Number Theory 2: Local Fields, spring 2015
Planning
There will be 12 lectures: 11:00-12:30 of every Monday from Feb. 16th to May 18th, except in April (with two lectures on Apr. 10th and Apr. 24th, both Friday).
The lectures take place in Room 407, MI, Leiden University. Lectures, homework and exam will be in English.
Attention: There is no lecture on May 18th.
Prerequisites
Algebraic Number Theory of the fall semester.
Course Description
In this course we will study local fields.
The main reference is the book "Local Fields (GTM 67)" by Jean-Pierre Serre. More concretely we will study
Basic facts and some ramification theory about local fields. For this part
we will mainly follow Chapter 7 of Milne's note (ANT),
with some extra materials from Part 1 and Part 2 of Serre's book.
The cohomology of profinite groups following Chapter 7 and 8 of Serre's book. Some sections (e.g. 7.8, 8.4 and 8.5) will be omitted and some extra materials
about cohomology of profinite groups will be added. Another useful reference for this part
is Chapter 2 of Milne's note (CFT). At the end of this part, we will treat
the theorem of Tate and Nakayama covered by Chapter 9 of Serre's book.
The Galois cohomology and the local class field theory. The main reference for this part will be (part of)
Chapter 10, 12 and 13 of Serre's book. Chapter 3 of Milne's note (CFT)
is also helpful.
The local Tate duality. We will start by discussing about cohomology dimensions and then define the dualizing modules to get the local Tate duality theorem. Click here for the course note of this chapter.
Homework
Since this is a master course, solutions to the homework sets need to be tex-ed. The teaching assistant of this course is Carlo Pagano.
Please send your solutions (in .pdf form) to carlein90 AT gmail.com (cc to gaoz AT math.leidenuniv.nl) by the due time of each homework set (see below).

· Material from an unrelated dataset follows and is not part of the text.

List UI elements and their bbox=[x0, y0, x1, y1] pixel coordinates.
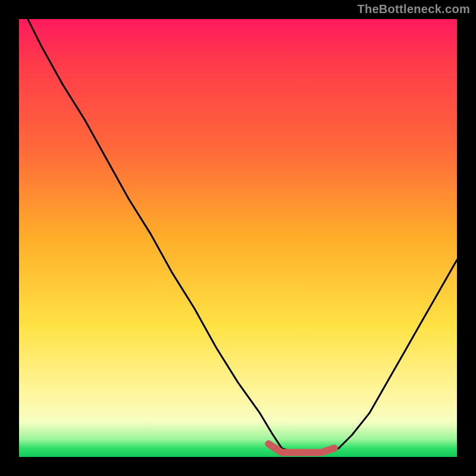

The solutions to the homework exercises will be graded ++ (very good), + (good), +- (not so good) or - (poor).
Exam
The course is worth 6 EC. There will be a written exam. The final grade (a half-integer between 1 and 10) is meant to reflect the student's performance on the semester's homework exercises and the written exam.
More concretely, the final grade will be Max((homework+exam)/2, exam). Only tex-ed homework will be taken into account in this formula.
The exam will last 3 hours. You can take the following documents during the exam: course notes, Milne's online note Algebraic Number Theory, Serre's book "Local Fields", exercise sheets and your solutions. All results stated and proved in the course and in the exercise sheets can be directly used during the exam.
The exam consists of several exercises similar to the exercises in the homework. It will be at 14:00-17:00 on Wednesday 24 June at Room 174.